Work to complete: A faithful copy of the entries, without any pictures, is what is needed here.

[Page-level text extractions]
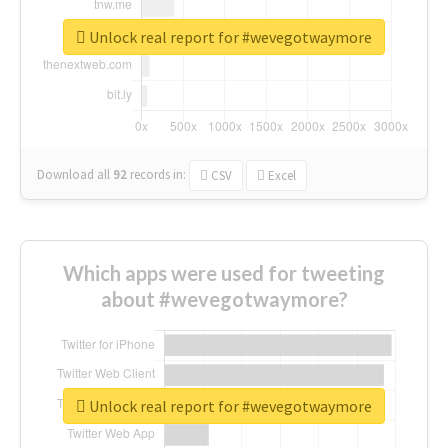
Unlock real report for #wevegotwaymore
Download all
92
records
in:
CSV
Excel
Which apps were used for tweeting
about #wevegotwaymore?
Unlock real report for #wevegotwaymore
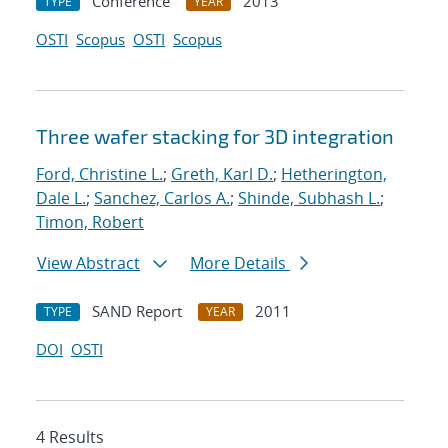
Conference
2013
TYPE
YEAR
OSTI
Scopus
OSTI
Scopus
Three wafer stacking for 3D integration
Ford, Christine L.
;
Greth, Karl D.
;
Hetherington,
Dale L.
;
Sanchez, Carlos A.
;
Shinde, Subhash L.
;
Timon, Robert
View Abstract
More Details
SAND Report
2011
TYPE
YEAR
DOI
OSTI
4 Results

Response to the task:
Unlock real report for #wevegotwaymore
Download all
92
records
in:
CSV
Excel
Which apps were used for tweeting
about #wevegotwaymore?
Unlock real report for #wevegotwaymore
Conference
2013
TYPE
YEAR
OSTI
Scopus
OSTI
Scopus
Three wafer stacking for 3D integration
Ford, Christine L.
;
Greth, Karl D.
;
Hetherington,
Dale L.
;
Sanchez, Carlos A.
;
Shinde, Subhash L.
;
Timon, Robert
View Abstract
More Details
SAND Report
2011
TYPE
YEAR
DOI
OSTI
4 Results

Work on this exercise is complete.